Mr Collinson said his goals were to educate his supporters on the basic sequence of events and give ordinary people an idea of what the war looked like who had no idea how it would end.
“I still get dozens of tweets every day from people saying, ‘I forgot I was following WWII, and suddenly I thought the Germans were about to invade Holland,'” he said. Mr Collinson said. “This is exactly the effect I want: to convey fear, uncertainty, shock. That’s what it was for the people who lived it.
Most professional historians have been sympathetic to Mr. Collinson’s approach.
“People in the past didn’t live in the past, they lived in their own present,” said Timothy Snyder, professor at Yale and author of “Bloodlands: Europe Between Hitler and Stalin,” said in an email. “These types of tweets give the past the genuinely confusing character of the present.”

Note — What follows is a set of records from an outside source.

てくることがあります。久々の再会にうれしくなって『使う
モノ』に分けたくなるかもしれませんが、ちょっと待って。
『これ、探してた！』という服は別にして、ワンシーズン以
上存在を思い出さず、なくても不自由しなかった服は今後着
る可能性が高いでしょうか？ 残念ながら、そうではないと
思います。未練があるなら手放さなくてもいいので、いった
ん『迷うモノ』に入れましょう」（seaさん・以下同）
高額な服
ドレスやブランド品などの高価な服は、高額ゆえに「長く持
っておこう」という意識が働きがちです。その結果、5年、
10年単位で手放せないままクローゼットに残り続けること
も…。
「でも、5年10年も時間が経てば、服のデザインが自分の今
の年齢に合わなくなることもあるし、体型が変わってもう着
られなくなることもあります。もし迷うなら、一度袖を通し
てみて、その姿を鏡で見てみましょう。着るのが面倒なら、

Max Hastings, whose new book, “Inferno: The World at War, 1939-1945”, was one of Mr. Collinson’s earliest sources, agreed. “I don’t think it can replace the kind of cohesive narrative and analysis that only books can provide,” he said. “But it does offer a sense of immediacy and rhythm that younger audiences, in particular, find appealing.”
Attractive for now at least. Andrew Roberts, the author of the recent narrative story “The Storm of War: A New History of the Second World War”, wondered if Mr. Collinson would be able to maintain readers’ interest during the known period. under the name of “funny war”, also known at the time as “boring war”.
“It wasn’t the most exciting time,” Mr. Roberts said. “Regarding the land war, nothing happens between October 18” – when Hitler issued a directive for the invasion of the West – “and the invasion of Norway and Denmark.”
Mr Collinson, however, said he “looked forward to, if that’s the word”, the Soviet invasion of Finland on Wednesday, though he is not sure whether he can make it to the Allied victory over Japan in August 2017. “If I tried to keep going for six years, I would go crazy,” he said.
Other historic Twitter efforts have failed. @PatriotCast, a War of Independence feed with some 2,600 subscribers abruptly ceased operations last January with the rather disappointing news that “a large shipment of gunpowder has arrived in Egg Harbor, NJ” @MonticelloTJ , a feed based on Thomas Jefferson’s diaries, went silent in September 2010, after weeks of tasteless remarks about the weather and condition of the Monticello millet field. Most controversial a 10th anniversary The 9/11 feed set up by The Guardian in Britain closed its doors after just 16 tweets, following a public outcry.
Mr Collinson said he was attentive to questions of taste as the Holocaust approached. But he’s also determined to stick with his neutral and factual approach, even though the internationalization of the stream has opened his eyes to the limits of his own British perspective.
Jeffrey Wasserstrom, professor of Chinese history at the University of California at Irvine, points out that this bias was evident from Mr. Collinson’s first tweet. The Chinese, after all, date the start of World War II not to Hitler’s invasion of Poland, but to the Japanese invasion of northern China in 1937.
Yet, Mr Wasserstrom said, RealTimeWWII may have claimed the ultimate tweetable historical event: rich in documentary sources but not yet overwhelmed by data feeds like Twitter.
“You couldn’t tweet something that was happening in tweets,” Mr. Wasserstrom said. “You would just go crazy. There is something about WWII. Even though it’s huge, there is something manageable about it.